= INFORMATION PROVIDED =

::::

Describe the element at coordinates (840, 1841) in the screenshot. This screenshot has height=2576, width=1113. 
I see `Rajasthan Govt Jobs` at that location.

::::

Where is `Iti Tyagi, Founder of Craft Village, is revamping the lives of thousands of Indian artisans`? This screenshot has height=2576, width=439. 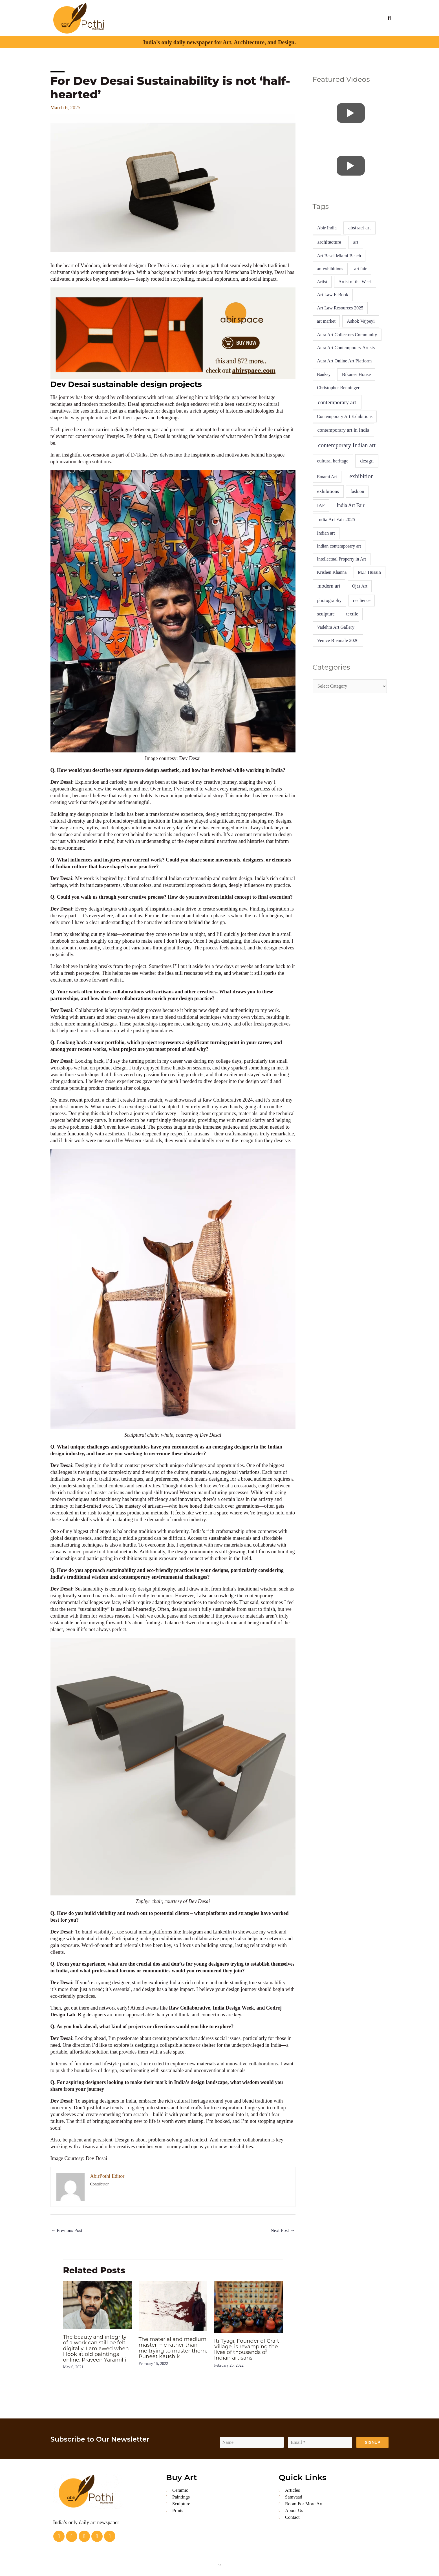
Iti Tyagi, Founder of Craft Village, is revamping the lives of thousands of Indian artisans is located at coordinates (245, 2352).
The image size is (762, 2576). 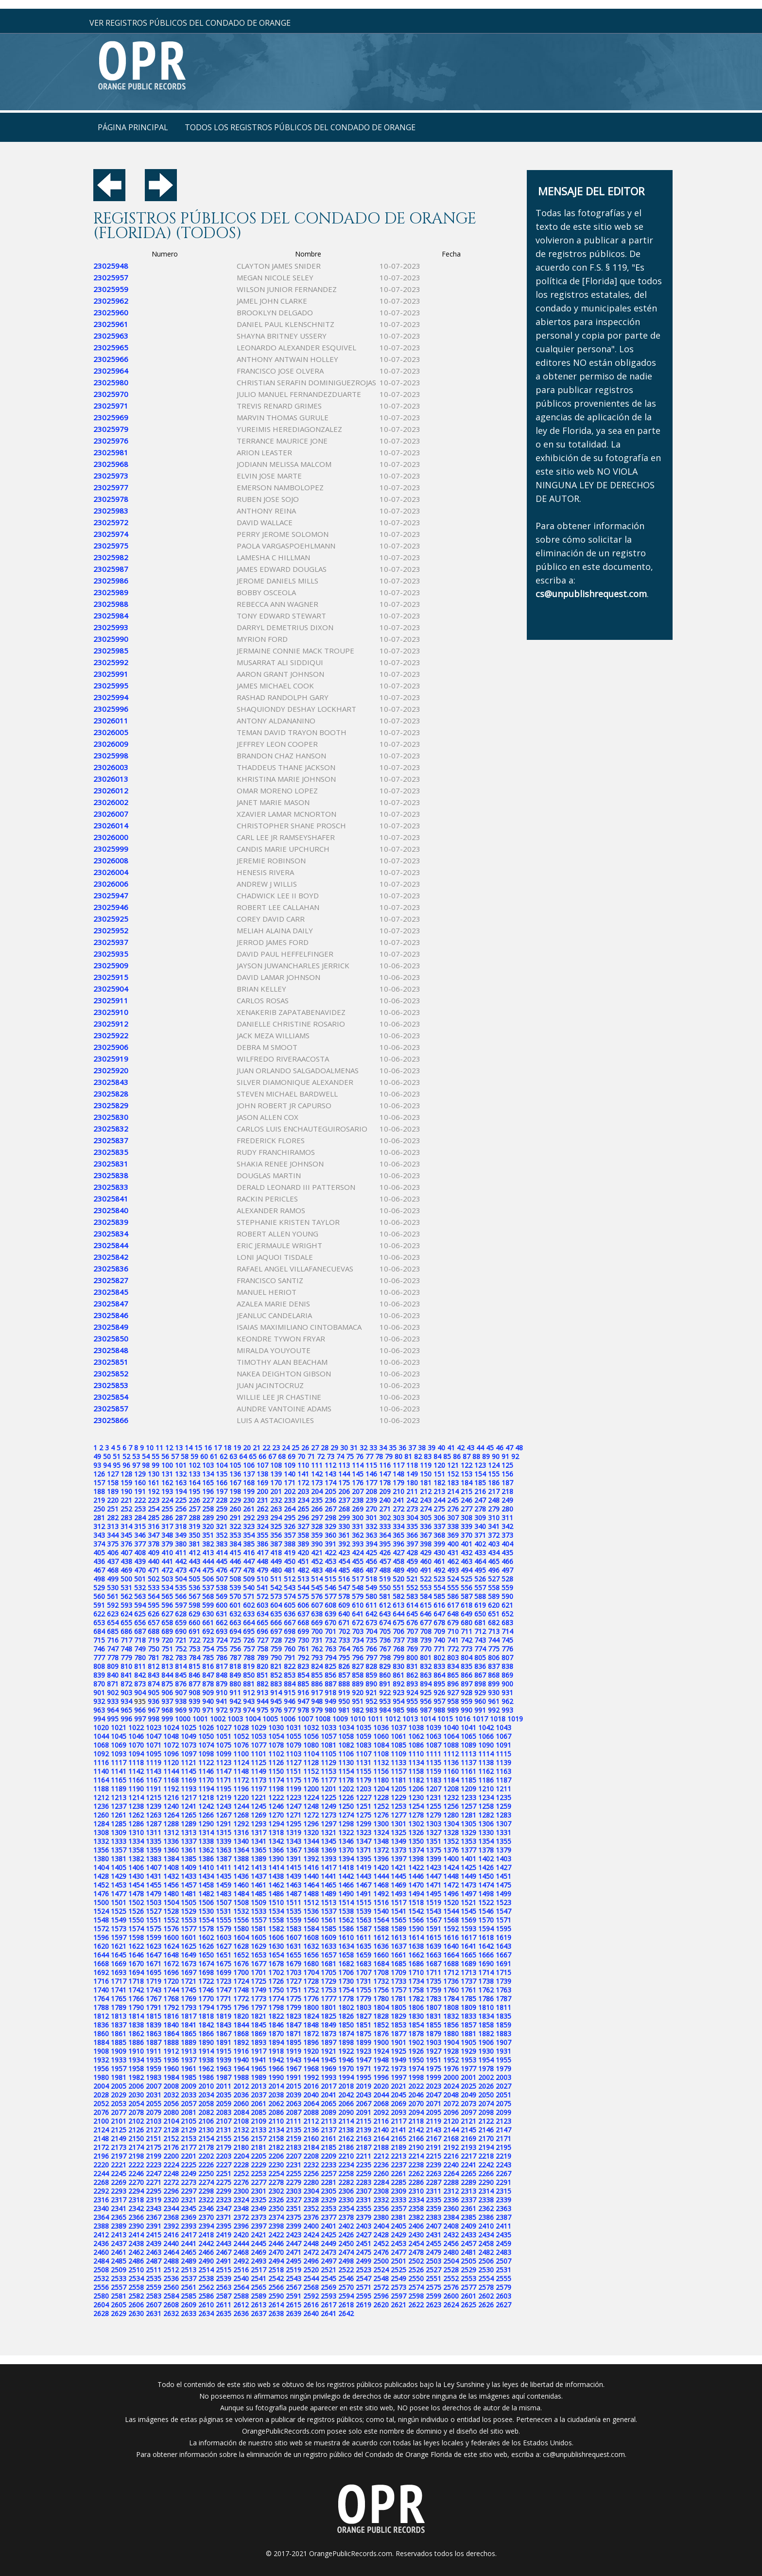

::::

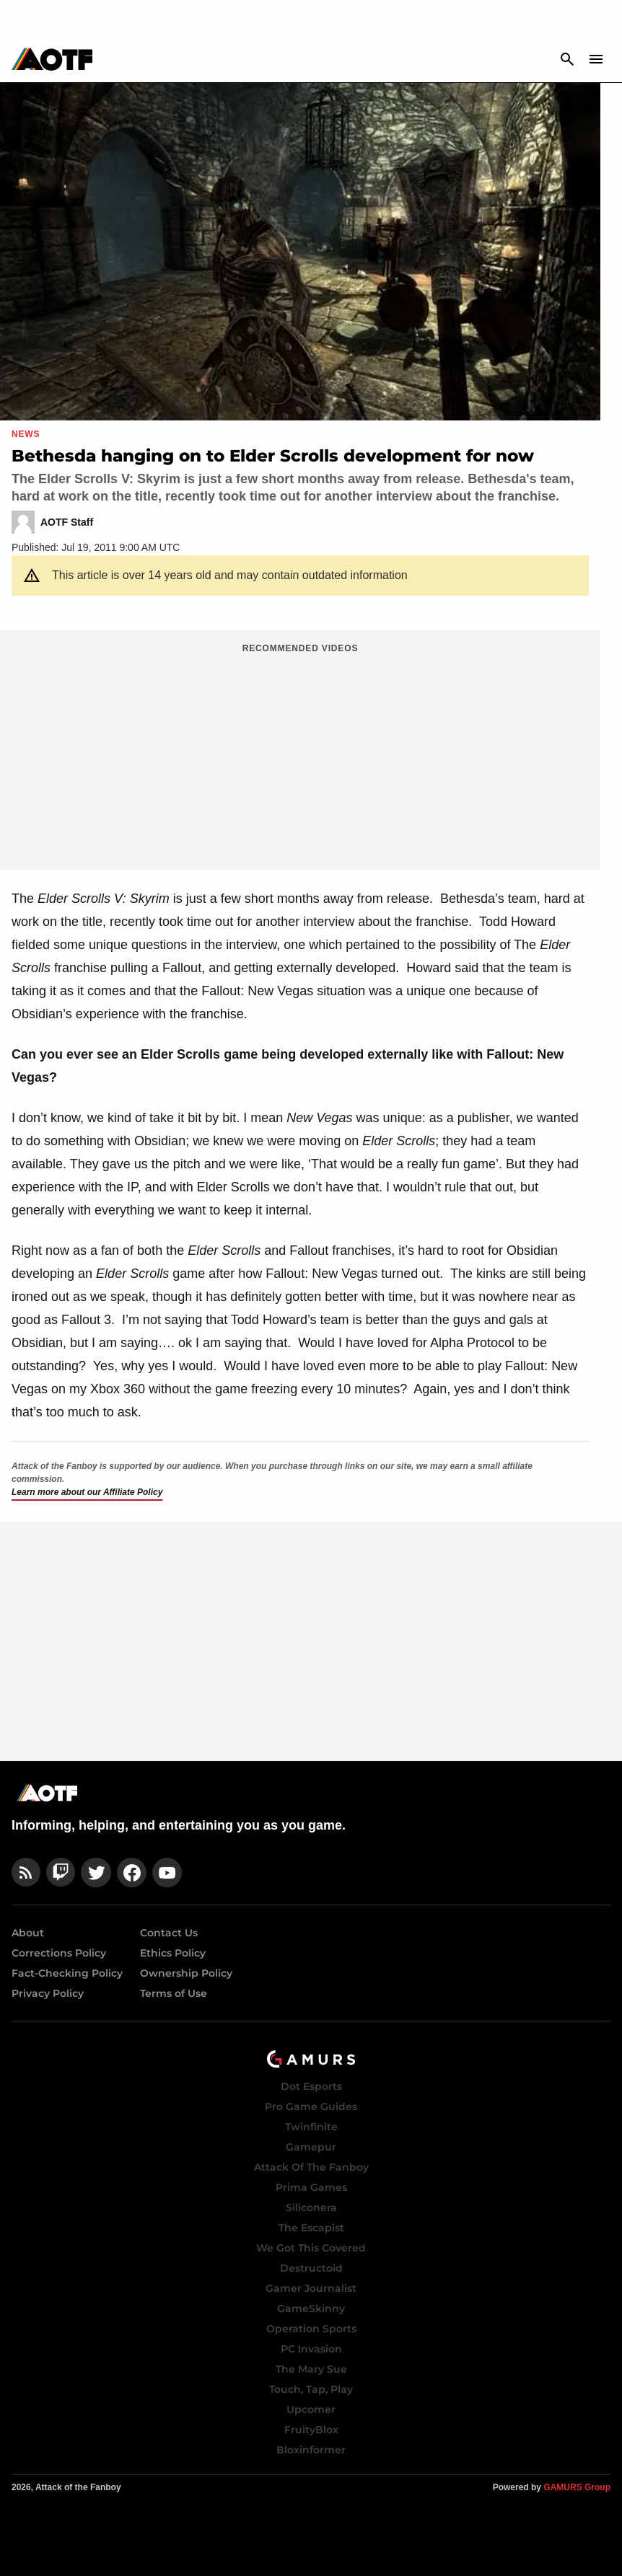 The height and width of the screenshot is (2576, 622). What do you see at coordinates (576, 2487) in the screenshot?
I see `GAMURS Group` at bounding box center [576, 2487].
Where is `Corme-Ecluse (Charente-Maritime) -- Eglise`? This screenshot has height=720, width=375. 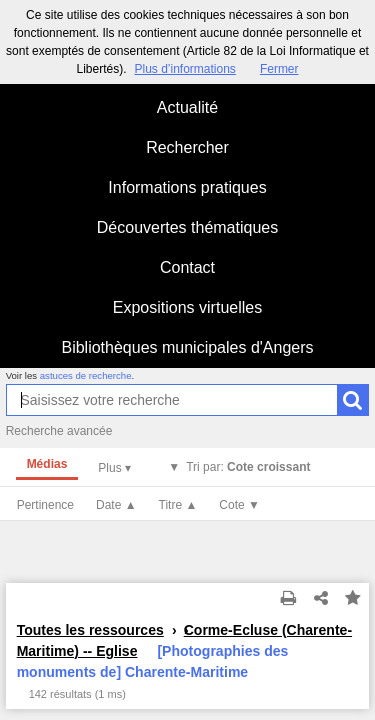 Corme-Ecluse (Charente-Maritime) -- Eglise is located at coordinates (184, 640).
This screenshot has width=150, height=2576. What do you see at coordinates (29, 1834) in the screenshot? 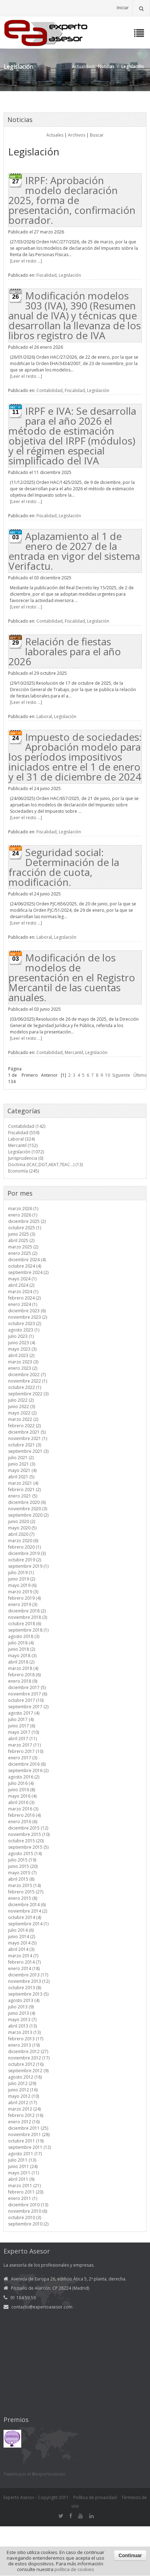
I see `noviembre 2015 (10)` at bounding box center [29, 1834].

::::

= TO DO =
Print the line above containing "has height=2576, width=439.", the line containing "The image size is (762, 2576).", and everything between them, exactly as written. Pictures stay out.

= SOLUTION =
Where is `Iti Tyagi, Founder of Craft Village, is revamping the lives of thousands of Indian artisans`? This screenshot has height=2576, width=439. 
Iti Tyagi, Founder of Craft Village, is revamping the lives of thousands of Indian artisans is located at coordinates (245, 2352).
The image size is (762, 2576). 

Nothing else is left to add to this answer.